Create a voice agent

To create a WebSocket-based voice agent:

Python

Create a file named voice-agent.py and paste the following code into it:

Voice agent code

import json
import base64
import asyncio
import threading
import time
import random
import sys
from typing import Optional

import numpy as np
import sounddevice as sd
import aiohttp

# ==== Configuration ====
YANDEX_CLOUD_API_KEY = "<service_account_API_key>"
YANDEX_CLOUD_FOLDER_ID = "<folder_ID>"

# Configuring tools
VECTOR_STORE_ID = "<search_index_ID>"

# Checking for key and folder ID
assert (
    YANDEX_CLOUD_FOLDER_ID and YANDEX_CLOUD_API_KEY
), "YANDEX_CLOUD_FOLDER_ID and YANDEX_CLOUD_API_KEY are required"

# API settings
WS_URL = (
    f"wss://rest-assistant.api.cloud.yandex.net/v1/realtime/openai"
    f"?model=gpt://{YANDEX_CLOUD_FOLDER_ID}/speech-realtime-250923"
)
HEADERS = {"Authorization": f"api-key {YANDEX_CLOUD_API_KEY}"}

# Configuring audio for a server
IN_RATE = 24000
OUT_RATE = 44100
CHANNELS = 1
VOICE = "dasha"

# Configuring audio for a local device
FRAME_MS = 20
IN_SAMPLES = int(IN_RATE * FRAME_MS / 1000)
OUT_BLOCK = int(OUT_RATE * 0.02)


# ======== Auxiliary functions ========


# Converts audio from `float32` to `PCM16`
def float_to_pcm16(data: np.ndarray) -> bytes:
    data = np.clip(data, -1.0, 1.0)
    return (data * 32767).astype(np.int16).tobytes()

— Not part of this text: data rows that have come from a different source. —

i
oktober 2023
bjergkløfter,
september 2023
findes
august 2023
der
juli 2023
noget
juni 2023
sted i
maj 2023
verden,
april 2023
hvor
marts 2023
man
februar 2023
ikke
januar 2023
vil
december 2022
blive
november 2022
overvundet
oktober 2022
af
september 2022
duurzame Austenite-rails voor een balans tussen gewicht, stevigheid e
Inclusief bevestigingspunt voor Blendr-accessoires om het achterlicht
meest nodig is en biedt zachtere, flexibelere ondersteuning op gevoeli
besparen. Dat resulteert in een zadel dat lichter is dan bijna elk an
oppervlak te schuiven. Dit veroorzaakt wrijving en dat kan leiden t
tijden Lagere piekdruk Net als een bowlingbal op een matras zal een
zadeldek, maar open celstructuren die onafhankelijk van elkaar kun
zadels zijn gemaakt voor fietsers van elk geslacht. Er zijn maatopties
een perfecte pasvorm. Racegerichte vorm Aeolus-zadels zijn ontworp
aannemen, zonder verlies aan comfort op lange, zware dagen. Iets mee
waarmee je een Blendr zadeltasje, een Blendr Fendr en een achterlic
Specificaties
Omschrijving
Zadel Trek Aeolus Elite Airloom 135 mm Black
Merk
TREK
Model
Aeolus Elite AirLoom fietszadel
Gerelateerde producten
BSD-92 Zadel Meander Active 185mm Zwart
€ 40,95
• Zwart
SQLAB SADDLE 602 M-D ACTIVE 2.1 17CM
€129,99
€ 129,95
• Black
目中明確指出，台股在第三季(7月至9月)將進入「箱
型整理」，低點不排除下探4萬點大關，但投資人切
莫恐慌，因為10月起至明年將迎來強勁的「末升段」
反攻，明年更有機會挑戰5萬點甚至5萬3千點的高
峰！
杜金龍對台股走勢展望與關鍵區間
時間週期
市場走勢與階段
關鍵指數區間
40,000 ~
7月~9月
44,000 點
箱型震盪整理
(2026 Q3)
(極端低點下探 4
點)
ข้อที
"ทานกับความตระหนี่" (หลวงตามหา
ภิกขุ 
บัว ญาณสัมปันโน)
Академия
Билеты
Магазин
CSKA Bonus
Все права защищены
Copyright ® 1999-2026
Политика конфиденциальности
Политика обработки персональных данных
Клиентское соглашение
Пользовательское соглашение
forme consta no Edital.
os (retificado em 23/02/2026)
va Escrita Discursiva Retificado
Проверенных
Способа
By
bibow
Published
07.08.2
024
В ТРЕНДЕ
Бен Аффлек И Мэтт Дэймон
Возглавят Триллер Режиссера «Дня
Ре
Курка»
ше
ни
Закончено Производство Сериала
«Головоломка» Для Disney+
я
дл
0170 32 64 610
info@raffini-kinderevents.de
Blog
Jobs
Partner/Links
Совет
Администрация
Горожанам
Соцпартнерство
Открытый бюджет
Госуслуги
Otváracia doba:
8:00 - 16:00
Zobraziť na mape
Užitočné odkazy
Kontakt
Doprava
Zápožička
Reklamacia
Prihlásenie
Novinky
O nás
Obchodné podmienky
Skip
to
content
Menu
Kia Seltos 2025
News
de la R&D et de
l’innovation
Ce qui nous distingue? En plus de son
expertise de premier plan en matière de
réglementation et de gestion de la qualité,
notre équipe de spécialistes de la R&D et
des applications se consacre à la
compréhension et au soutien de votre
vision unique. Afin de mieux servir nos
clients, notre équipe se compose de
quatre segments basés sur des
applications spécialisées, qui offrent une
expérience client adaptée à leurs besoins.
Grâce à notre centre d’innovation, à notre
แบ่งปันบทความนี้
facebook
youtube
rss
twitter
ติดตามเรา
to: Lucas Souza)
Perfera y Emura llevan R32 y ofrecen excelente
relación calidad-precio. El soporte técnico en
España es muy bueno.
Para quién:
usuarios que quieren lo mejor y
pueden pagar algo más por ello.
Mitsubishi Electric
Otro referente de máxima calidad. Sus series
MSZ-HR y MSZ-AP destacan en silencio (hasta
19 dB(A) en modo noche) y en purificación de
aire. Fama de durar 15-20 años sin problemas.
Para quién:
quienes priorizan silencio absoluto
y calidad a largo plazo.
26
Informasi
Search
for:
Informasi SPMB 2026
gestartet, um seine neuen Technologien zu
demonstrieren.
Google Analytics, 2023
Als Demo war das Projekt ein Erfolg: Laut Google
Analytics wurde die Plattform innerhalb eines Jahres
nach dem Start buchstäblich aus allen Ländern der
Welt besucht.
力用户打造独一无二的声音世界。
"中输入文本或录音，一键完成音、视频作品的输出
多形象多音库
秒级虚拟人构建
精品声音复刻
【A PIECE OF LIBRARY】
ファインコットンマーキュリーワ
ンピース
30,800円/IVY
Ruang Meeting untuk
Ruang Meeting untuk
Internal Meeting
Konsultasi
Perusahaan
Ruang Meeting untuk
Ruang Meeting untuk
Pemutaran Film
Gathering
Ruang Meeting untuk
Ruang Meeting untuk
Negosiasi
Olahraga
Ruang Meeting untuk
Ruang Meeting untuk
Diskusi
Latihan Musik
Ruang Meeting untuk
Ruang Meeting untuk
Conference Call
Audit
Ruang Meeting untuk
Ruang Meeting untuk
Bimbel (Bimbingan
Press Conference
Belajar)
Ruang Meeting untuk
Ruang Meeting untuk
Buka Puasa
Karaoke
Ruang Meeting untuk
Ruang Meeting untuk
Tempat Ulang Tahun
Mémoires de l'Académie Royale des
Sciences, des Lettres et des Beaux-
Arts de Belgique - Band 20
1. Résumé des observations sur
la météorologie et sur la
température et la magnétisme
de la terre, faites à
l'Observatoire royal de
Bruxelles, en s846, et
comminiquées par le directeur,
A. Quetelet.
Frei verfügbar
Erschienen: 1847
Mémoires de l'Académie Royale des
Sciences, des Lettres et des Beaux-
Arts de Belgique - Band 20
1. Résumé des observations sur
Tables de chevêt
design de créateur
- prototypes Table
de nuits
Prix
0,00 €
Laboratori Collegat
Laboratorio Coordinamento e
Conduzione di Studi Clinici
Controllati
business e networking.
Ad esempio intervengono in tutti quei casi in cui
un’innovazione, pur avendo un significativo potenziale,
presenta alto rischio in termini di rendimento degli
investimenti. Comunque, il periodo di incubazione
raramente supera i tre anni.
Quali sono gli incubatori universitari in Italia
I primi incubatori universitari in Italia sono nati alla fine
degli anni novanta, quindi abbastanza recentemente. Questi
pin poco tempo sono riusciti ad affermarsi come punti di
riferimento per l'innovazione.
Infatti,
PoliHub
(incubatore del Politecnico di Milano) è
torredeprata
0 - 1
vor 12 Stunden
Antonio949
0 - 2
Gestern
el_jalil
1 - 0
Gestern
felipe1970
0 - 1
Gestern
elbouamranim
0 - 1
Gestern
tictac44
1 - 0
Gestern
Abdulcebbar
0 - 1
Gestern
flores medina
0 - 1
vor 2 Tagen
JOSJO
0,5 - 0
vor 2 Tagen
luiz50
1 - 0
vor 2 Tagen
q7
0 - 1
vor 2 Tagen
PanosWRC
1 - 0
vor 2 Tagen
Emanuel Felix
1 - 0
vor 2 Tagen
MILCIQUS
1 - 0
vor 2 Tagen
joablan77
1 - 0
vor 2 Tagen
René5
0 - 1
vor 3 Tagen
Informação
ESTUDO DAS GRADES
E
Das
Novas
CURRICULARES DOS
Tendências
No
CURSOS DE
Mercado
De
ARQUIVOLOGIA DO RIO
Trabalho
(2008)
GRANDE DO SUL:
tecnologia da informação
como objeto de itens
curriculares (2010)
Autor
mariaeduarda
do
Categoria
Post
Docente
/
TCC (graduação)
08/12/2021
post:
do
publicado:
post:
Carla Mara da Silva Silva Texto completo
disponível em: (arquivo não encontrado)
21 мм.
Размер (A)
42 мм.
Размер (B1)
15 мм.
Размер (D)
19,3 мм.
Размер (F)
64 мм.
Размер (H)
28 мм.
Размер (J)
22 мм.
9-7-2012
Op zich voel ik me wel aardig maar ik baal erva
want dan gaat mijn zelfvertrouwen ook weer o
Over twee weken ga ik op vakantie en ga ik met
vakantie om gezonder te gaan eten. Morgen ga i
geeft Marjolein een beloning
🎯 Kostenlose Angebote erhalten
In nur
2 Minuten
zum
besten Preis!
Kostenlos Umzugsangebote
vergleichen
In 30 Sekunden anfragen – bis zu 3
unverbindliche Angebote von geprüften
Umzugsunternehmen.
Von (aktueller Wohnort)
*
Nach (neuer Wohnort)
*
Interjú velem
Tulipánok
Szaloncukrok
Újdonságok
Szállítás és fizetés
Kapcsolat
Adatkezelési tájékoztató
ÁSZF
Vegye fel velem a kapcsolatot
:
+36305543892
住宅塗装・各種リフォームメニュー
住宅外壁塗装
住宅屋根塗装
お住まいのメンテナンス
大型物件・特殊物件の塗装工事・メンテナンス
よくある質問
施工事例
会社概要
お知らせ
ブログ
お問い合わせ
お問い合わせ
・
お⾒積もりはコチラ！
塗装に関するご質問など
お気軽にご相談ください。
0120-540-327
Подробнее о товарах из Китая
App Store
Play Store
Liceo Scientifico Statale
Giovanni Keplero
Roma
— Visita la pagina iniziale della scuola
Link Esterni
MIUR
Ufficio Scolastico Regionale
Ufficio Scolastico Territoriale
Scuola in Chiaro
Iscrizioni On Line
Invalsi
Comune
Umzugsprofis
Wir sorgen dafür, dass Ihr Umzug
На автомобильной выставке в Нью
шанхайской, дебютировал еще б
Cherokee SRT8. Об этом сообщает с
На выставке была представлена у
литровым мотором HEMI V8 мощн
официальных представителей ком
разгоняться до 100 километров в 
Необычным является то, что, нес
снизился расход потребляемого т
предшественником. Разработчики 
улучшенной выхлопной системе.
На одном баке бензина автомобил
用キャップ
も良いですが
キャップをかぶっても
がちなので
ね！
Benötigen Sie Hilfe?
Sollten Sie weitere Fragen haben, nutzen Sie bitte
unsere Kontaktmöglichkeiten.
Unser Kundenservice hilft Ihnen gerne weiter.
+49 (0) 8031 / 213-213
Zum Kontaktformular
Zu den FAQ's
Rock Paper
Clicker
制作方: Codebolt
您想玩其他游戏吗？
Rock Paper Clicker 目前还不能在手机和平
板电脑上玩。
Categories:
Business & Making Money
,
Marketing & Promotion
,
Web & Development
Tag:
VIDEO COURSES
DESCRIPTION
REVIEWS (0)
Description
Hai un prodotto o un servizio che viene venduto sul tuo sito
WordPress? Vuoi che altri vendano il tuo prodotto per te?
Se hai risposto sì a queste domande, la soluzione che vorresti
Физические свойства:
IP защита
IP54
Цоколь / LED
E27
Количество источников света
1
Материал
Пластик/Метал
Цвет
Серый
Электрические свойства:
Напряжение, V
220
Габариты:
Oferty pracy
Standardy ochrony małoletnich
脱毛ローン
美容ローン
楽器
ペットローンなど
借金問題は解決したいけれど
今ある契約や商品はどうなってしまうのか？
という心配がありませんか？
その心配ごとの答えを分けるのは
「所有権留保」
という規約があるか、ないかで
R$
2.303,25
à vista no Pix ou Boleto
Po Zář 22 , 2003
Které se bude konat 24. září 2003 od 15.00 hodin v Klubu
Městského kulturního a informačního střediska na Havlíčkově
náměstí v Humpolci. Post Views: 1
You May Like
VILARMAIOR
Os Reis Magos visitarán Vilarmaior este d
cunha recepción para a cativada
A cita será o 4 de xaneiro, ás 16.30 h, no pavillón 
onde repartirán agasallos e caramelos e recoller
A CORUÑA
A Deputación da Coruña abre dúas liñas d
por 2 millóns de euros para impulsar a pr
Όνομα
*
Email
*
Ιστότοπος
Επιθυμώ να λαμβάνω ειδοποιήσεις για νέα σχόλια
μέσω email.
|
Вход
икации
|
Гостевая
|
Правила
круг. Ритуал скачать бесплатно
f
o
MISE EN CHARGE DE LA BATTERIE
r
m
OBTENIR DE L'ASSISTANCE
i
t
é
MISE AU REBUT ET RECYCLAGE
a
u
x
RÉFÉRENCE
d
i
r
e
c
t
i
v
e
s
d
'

# Decodes a base64 string into bytes
def b64_decode(s: str) -> bytes:
    return base64.b64decode(s)


# Encodes bytes into a base64 string
def b64_encode(b: bytes) -> str:
    return base64.b64encode(b).decode("ascii")


# Thread-safe log output
def log(*args):
    print(*args)
    sys.stdout.flush()


# Generates fake weather data JSONs
def fake_weather(city: str) -> str:
    rng = random.Random(hash(city) & 0xFFFFFFFF)

    weather_data = {
        "city": city,
        "temperature_c": rng.randint(-10, 35),
        "condition": rng.choice(["clear", "cloudy", "rain", "snow", "thunderstorm", "fog"]),
        "wind_m_s": round(rng.uniform(0.5, 10.0), 1),
        "advice": rng.choice(
            [
                "Take along a light jacket.",
                "An umbrella will come in handy.",
                "Drink water and avoid the sun.",
                "The roads are slippery, so be careful.",
                "It's windy, a hood will be a good idea.",
            ]
        ),
    }

    return json.dumps(weather_data, ensure_ascii=False)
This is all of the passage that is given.